#### Work required:
The copy you produce must hold every record exactly, and none of the images.

#### Information provided:
-=-=-=-=-

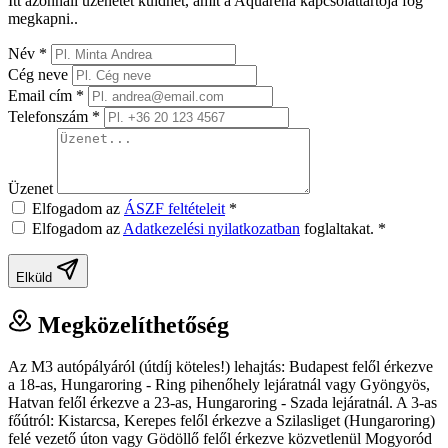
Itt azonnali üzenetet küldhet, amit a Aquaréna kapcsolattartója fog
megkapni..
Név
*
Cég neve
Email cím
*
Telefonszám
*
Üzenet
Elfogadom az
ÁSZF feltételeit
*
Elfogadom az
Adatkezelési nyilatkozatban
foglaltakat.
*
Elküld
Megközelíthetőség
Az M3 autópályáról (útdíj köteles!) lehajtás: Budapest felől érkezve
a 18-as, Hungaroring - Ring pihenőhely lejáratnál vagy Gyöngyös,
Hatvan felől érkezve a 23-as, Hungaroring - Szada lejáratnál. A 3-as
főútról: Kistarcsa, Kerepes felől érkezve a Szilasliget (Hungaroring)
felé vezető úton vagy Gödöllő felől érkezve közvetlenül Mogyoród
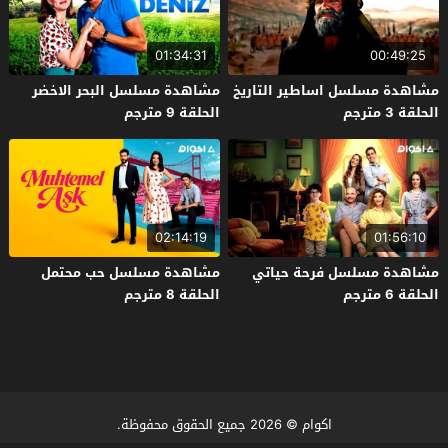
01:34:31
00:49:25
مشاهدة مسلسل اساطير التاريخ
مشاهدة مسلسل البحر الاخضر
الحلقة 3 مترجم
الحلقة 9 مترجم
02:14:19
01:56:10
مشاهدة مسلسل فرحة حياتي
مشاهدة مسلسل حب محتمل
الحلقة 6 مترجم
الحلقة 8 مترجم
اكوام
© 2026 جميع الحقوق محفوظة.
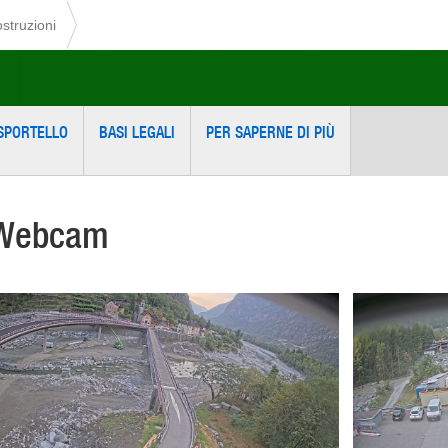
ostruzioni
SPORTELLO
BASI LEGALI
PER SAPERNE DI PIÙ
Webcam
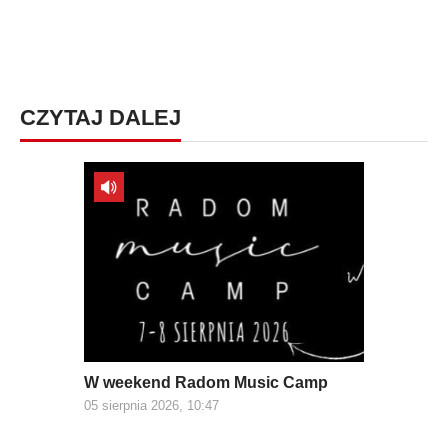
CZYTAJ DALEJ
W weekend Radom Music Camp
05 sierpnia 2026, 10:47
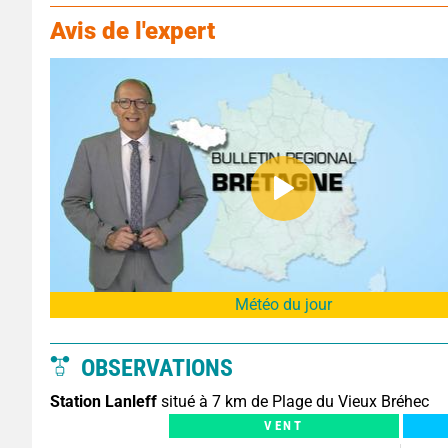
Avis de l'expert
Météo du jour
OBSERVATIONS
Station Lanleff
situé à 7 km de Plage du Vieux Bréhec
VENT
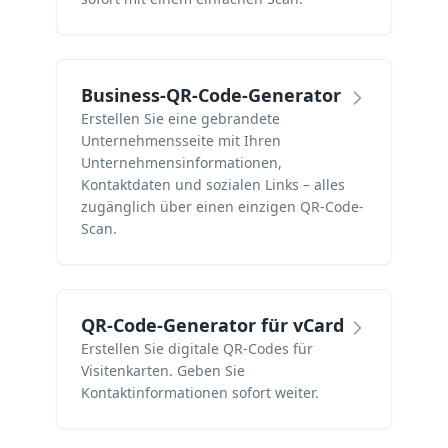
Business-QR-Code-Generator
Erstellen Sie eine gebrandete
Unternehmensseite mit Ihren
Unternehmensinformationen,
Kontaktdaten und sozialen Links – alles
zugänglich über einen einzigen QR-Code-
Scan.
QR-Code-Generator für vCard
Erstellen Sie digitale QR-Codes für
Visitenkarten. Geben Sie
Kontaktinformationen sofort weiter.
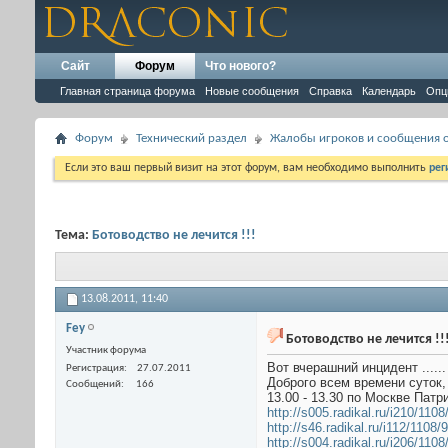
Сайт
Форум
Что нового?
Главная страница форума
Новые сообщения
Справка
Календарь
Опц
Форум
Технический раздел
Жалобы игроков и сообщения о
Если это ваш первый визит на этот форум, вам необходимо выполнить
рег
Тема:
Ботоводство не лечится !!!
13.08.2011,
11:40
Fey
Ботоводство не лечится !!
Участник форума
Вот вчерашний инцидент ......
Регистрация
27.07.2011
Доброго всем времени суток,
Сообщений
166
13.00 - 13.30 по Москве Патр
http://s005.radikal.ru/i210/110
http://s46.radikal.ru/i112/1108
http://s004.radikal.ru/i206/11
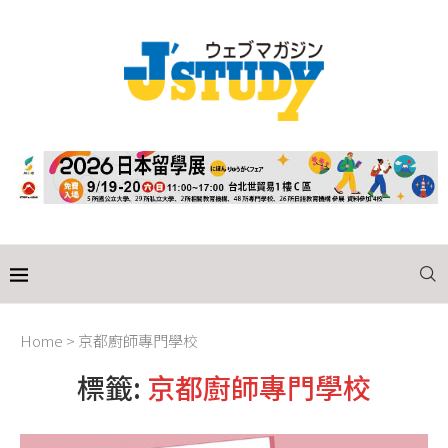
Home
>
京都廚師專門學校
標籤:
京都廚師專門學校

-=-=-=-=-

#### Completed exercise:
Itt azonnali üzenetet küldhet, amit a Aquaréna kapcsolattartója fog
megkapni..
Név
*
Cég neve
Email cím
*
Telefonszám
*
Üzenet
Elfogadom az
ÁSZF feltételeit
*
Elfogadom az
Adatkezelési nyilatkozatban
foglaltakat.
*
Elküld
Megközelíthetőség
Az M3 autópályáról (útdíj köteles!) lehajtás: Budapest felől érkezve
a 18-as, Hungaroring - Ring pihenőhely lejáratnál vagy Gyöngyös,
Hatvan felől érkezve a 23-as, Hungaroring - Szada lejáratnál. A 3-as
főútról: Kistarcsa, Kerepes felől érkezve a Szilasliget (Hungaroring)
felé vezető úton vagy Gödöllő felől érkezve közvetlenül Mogyoród
01:34:31
00:49:25
مشاهدة مسلسل اساطير التاريخ
مشاهدة مسلسل البحر الاخضر
الحلقة 3 مترجم
الحلقة 9 مترجم
02:14:19
01:56:10
مشاهدة مسلسل فرحة حياتي
مشاهدة مسلسل حب محتمل
الحلقة 6 مترجم
الحلقة 8 مترجم
اكوام
© 2026 جميع الحقوق محفوظة.
ostruzioni
SPORTELLO
BASI LEGALI
PER SAPERNE DI PIÙ
Webcam
CZYTAJ DALEJ
W weekend Radom Music Camp
05 sierpnia 2026, 10:47
Avis de l'expert
Météo du jour
OBSERVATIONS
Station Lanleff
situé à 7 km de Plage du Vieux Bréhec
VENT
Business-QR-Code-Generator
Erstellen Sie eine gebrandete
Unternehmensseite mit Ihren
Unternehmensinformationen,
Kontaktdaten und sozialen Links – alles
zugänglich über einen einzigen QR-Code-
Scan.
QR-Code-Generator für vCard
Erstellen Sie digitale QR-Codes für
Visitenkarten. Geben Sie
Kontaktinformationen sofort weiter.
Сайт
Форум
Что нового?
Главная страница форума
Новые сообщения
Справка
Календарь
Опц
Форум
Технический раздел
Жалобы игроков и сообщения о
Если это ваш первый визит на этот форум, вам необходимо выполнить
рег
Тема:
Ботоводство не лечится !!!
13.08.2011,
11:40
Fey
Ботоводство не лечится !!
Участник форума
Вот вчерашний инцидент ......
Регистрация
27.07.2011
Доброго всем времени суток,
Сообщений
166
13.00 - 13.30 по Москве Патр
http://s005.radikal.ru/i210/110
http://s46.radikal.ru/i112/1108
http://s004.radikal.ru/i206/11
Home
>
京都廚師專門學校
標籤:
京都廚師專門學校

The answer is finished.